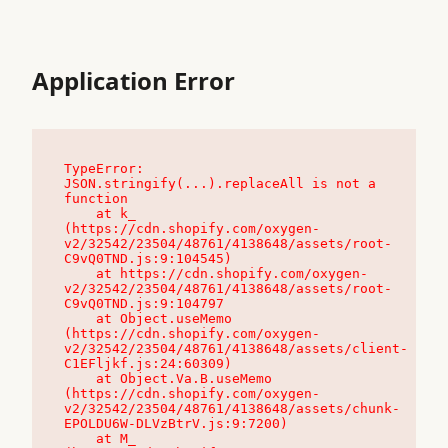
Application Error
TypeError: 
JSON.stringify(...).replaceAll is not a 
function

    at k_ 
(https://cdn.shopify.com/oxygen-
v2/32542/23504/48761/4138648/assets/root-
C9vQ0TND.js:9:104545)

    at https://cdn.shopify.com/oxygen-
v2/32542/23504/48761/4138648/assets/root-
C9vQ0TND.js:9:104797

    at Object.useMemo 
(https://cdn.shopify.com/oxygen-
v2/32542/23504/48761/4138648/assets/client-
C1EFljkf.js:24:60309)

    at Object.Va.B.useMemo 
(https://cdn.shopify.com/oxygen-
v2/32542/23504/48761/4138648/assets/chunk-
EPOLDU6W-DLVzBtrV.js:9:7200)

    at M_ 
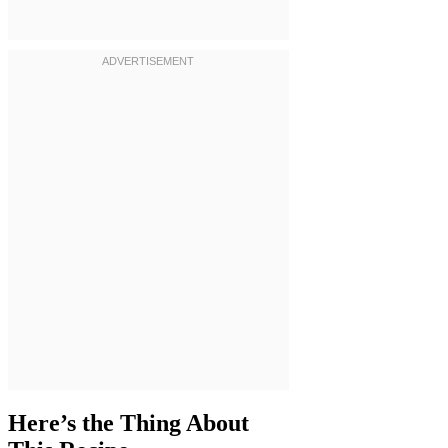
Here’s the Thing About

# # #

Problem description: Would you please output each record exactly, leaving the images out?

Written answer:
Application Error
TypeError: 
JSON.stringify(...).replaceAll is not a 
function

    at k_ 
(https://cdn.shopify.com/oxygen-
v2/32542/23504/48761/4138648/assets/root-
C9vQ0TND.js:9:104545)

    at https://cdn.shopify.com/oxygen-
v2/32542/23504/48761/4138648/assets/root-
C9vQ0TND.js:9:104797

    at Object.useMemo 
(https://cdn.shopify.com/oxygen-
v2/32542/23504/48761/4138648/assets/client-
C1EFljkf.js:24:60309)

    at Object.Va.B.useMemo 
(https://cdn.shopify.com/oxygen-
v2/32542/23504/48761/4138648/assets/chunk-
EPOLDU6W-DLVzBtrV.js:9:7200)

    at M_ 
Here’s the Thing About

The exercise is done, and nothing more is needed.